*** Opening Records shown ***

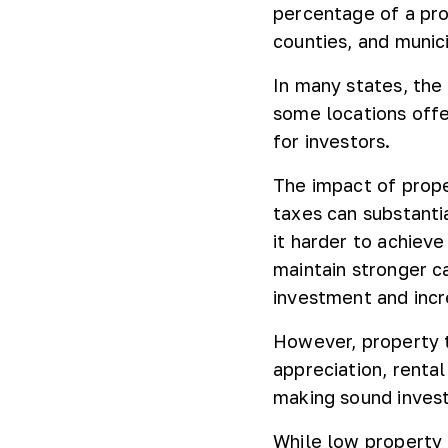
percentage of a pro
counties, and munici
In many states, the
some locations offe
for investors.
The impact of prope
taxes can substanti
it harder to achieve
maintain stronger c
investment and incre
However, property t
appreciation, renta
making sound inves
While low property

*** Closing Records shown ***

What to work on =>
When a line in the material includes the word "property", copy it out.

Output for this exercise =>
However, property t
While low property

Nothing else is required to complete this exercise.